Like many major Communist Party events, the Cuban regime preceded Friday’s Congress with a purge. Exiting the government this week were the Minister of the Revolutionary Armed Forces Leopoldo Cintra Frías and Agriculture Minister Gustavo Rodríguez Rollero. The Cuban armed forces are at the forefront of one of Cuba’s most lucrative trades, tourism, owning and running some of the country’s most popular hotels, restaurants, and beachfronts. Cuba’s agriculture industry has suffered tremendously in the past half-decade, failing to meet basic expectations for the cultivation of key crops like wheat and sugar.
Dissident observers on the island considered the purge, particularly the removal of Cintra Frías, an attempt to ensure only Raúl Castro’s most loyal henchmen were in power if Castro were to retire. Cintras Frías is 80 years old, meaning that not removing from his post currently would likely give someone other than Raúl Castro the power to choose a handpicked successor if Castro stepped down as chairman.
“Raúl Castro is moving the figures he has to to shield in some way, or try to shield, the power that he is leaving to his son and his close people,” Antonio Rodiles, the head of the anti-communist Cuban group Estado de Sats, told Cubanet this week, noting that Castro appears to be limited to “appealing to individuals over the age of 80” to maintain the maximum amount of power possible.

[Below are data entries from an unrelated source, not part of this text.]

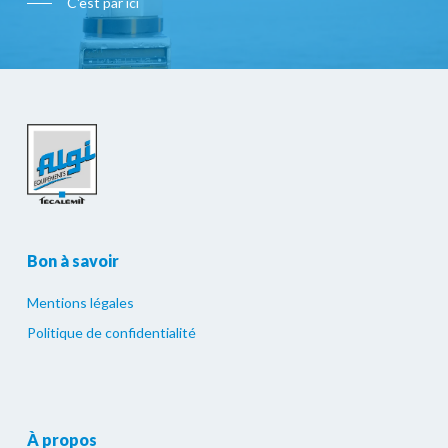
C'est par ici
Bon à savoir
Mentions légales
Politique de confidentialité
À propos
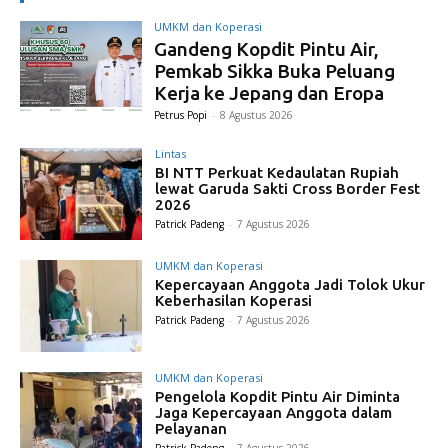
UMKM dan Koperasi
Gandeng Kopdit Pintu Air,
Pemkab Sikka Buka Peluang
Kerja ke Jepang dan Eropa
Petrus Popi
-
8 Agustus 2026
Lintas
BI NTT Perkuat Kedaulatan Rupiah
lewat Garuda Sakti Cross Border Fest
2026
Patrick Padeng
-
7 Agustus 2026
UMKM dan Koperasi
Kepercayaan Anggota Jadi Tolok Ukur
Keberhasilan Koperasi
Patrick Padeng
-
7 Agustus 2026
UMKM dan Koperasi
Pengelola Kopdit Pintu Air Diminta
Jaga Kepercayaan Anggota dalam
Pelayanan
Patrick Padeng
-
7 Agustus 2026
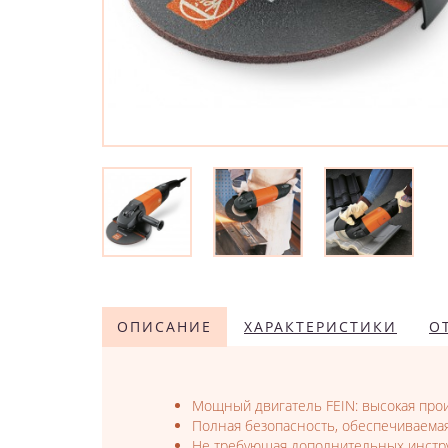
ОПИСАНИЕ
ХАРАКТЕРИСТИКИ
О
Мощный двигатель FEIN: высокая прои
Полная безопасность, обеспечиваемая
Не требующая дополнительных инстру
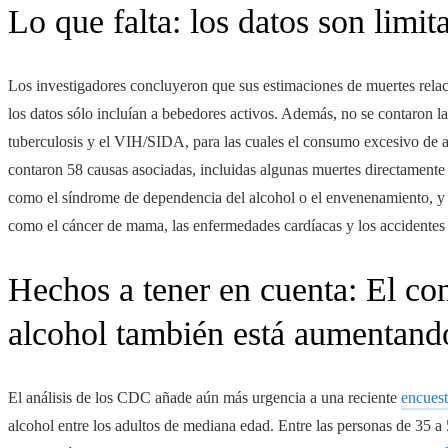
Lo que falta: los datos son limit
Los investigadores concluyeron que sus estimaciones de muertes rela
los datos sólo incluían a bebedores activos. Además, no se contaron la
tuberculosis y el VIH/SIDA, para las cuales el consumo excesivo de al
contaron 58 causas asociadas, incluidas algunas muertes directamente
como el síndrome de dependencia del alcohol o el envenenamiento, y 
como el cáncer de mama, las enfermedades cardíacas y los accidentes 
Hechos a tener en cuenta: El c
alcohol también está aumentand
El análisis de los CDC añade aún más urgencia a una reciente
encues
alcohol entre los adultos de mediana edad. Entre las personas de 35 a 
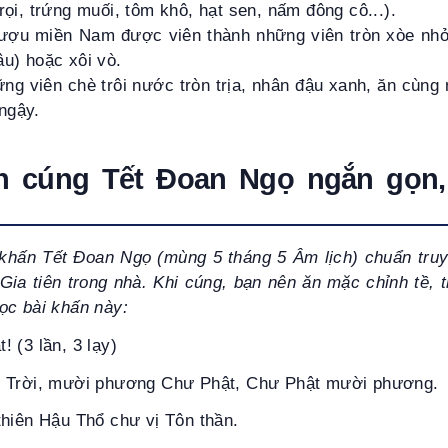
rọi, trứng muối, tôm khô, hạt sen, nấm đông cô...).
ợu miền Nam được viên thành những viên tròn xòe nhỏ
âu) hoặc xôi vò.
ững viên chè trôi nước tròn trịa, nhân đậu xanh, ăn cùn
ngậy.
n cúng Tết Đoan Ngọ ngắn gọn,
 khấn Tết Đoan Ngọ (mùng 5 tháng 5 Âm lịch) chuẩn tru
 Gia tiên trong nhà. Khi cúng, bạn nên ăn mặc chỉnh tề, 
ọc bài khấn này:
 (3 lần, 3 lạy)
g Trời, mười phương Chư Phật, Chư Phật mười phương
thiên Hậu Thổ chư vị Tôn thần.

“In these types of regimes, where legitimacy comes from companionship and personal closeness, I think this move is a response to that – who is closest to who, who offers a little more trust,” Manuel Cuesta Morúa, another dissident and spokesman for the group Arco Progresista, told Cubanet. “I have the impression that that is where the change is going, which they are making look like a renovation.”